As an aside, I wasn't kidding about creating that ontology--I don't even like the word 'ontology'-- but my esteemed friend Mr. Bringman convinced me that it ranked among my major obstacles in creating this engine and the community around it. I promise that these terms will all be explained in a glossary of terms soon. I'll even add that task to the JIRA.

There must be distinct types of implicative relationship, then. Some implications are bidirectional, tautological, unidirectional, and can involve other implications. It is this implicative latticework that lies at the heart of a real analytics framework. It informs analysis but also distinguishes a truly declarative system from the imperative bias of all modern logical computing languages.

More on this implementation as it unfolds.

April 29, 2007

Coming to an ontology

The problem with the computerized logical systems which I have used prior to today, is this. With almost perfect consistency, the underlying goal of the logic in popular computer systems is to assemble a mechanism to control the flow of change in the system. These systems are imperative in nature.

Imperative systems direct the actions which a computer program performs. They are perhaps the most common and practical systems in use today. Less common, though ultimately no less practical, are logical systems that evaluate the truth of certain logical arguments. Telling a computer how to perform certain functions is useful, but dangerous if the reasoning behind our commands is flawed.
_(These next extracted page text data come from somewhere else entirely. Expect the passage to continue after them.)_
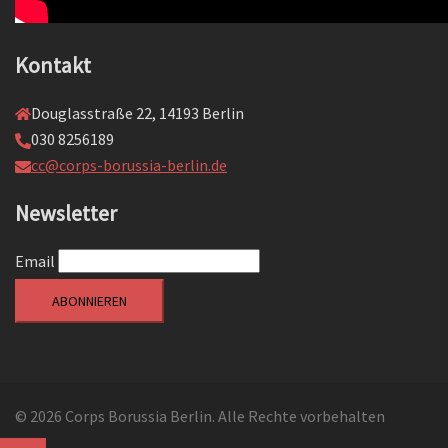
Kontakt
Douglasstraße 22, 14193 Berlin
030 8256189
cc@corps-borussia-berlin.de
Newsletter
Email
© 2026 Corps Borussia Berlin. Alle Rechte vorbehalten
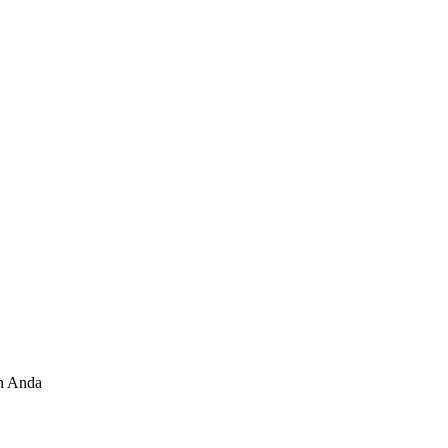
n Anda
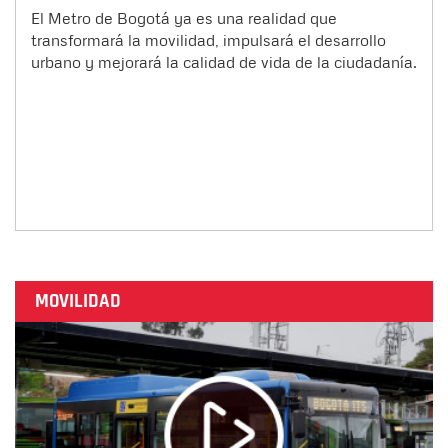
El Metro de Bogotá ya es una realidad que
transformará la movilidad, impulsará el desarrollo
urbano y mejorará la calidad de vida de la ciudadanía.
MOVILIDAD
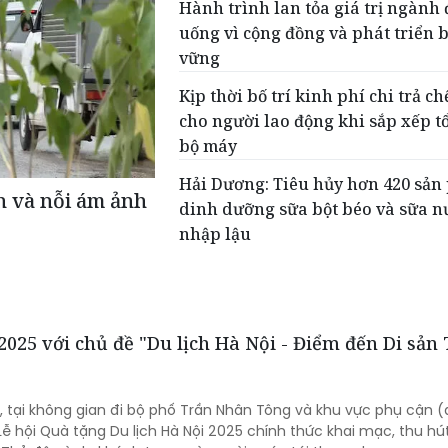
Hành trình lan tỏa giá trị ngành 
uống vì cộng đồng và phát triển 
vững
Kịp thời bố trí kinh phí chi trả ch
cho người lao động khi sắp xếp t
bộ máy
Hải Dương: Tiêu hủy hơn 420 sả
 và nỗi ám ảnh
dinh dưỡng sữa bột béo và sữa n
nhập lậu
2025 với chủ đề "Du lịch Hà Nội - Điểm đến Di sản
/4, tại không gian đi bộ phố Trần Nhân Tông và khu vực phụ cận 
 Lễ hội Quà tặng Du lịch Hà Nội 2025 chính thức khai mạc, thu h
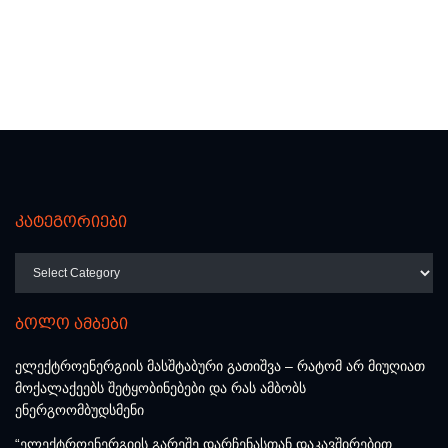
კატეგორიები
კატეგორიები
ბოლო ამბები
ელექტროენერგიის მასშტაბური გათიშვა – რატომ არ მიუღიათ
მოქალაქეებს შეტყობინებები და რას ამბობს
ენერგოომბუდსმენი
“ელექტროენერგიის გარეშე დარჩენასთან დაკავშირებით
So, I'm interested in building systems that can provide a means to analyse our logics as well as to execute them. That's what I'm trying to build with Arete. However, the effort requires visible public progress as an Open Source project before I can get some of the needed infrastructure to continue more advanced development. This requires an iterative approach to building the platform.

The problem with this iterative approach is that there is scant and often contradictory literature to help me distinguish the two types of logic listed above. Often terms are used interchangeably between the two types of logic to describe what are essentially different things. Theorems, premises, antecedents, consequents, hypotheses, sentences, clauses, instructions, protasis, sumperasma, arguments. Logical literature today is a mixed bag of ambiguity and industry buzz-words.

So, I'm trying today to come to terms, to fashion an ontology I can use moving forward in development. It is fun but demanding work, and I've not yet eaten. I think I should see to that.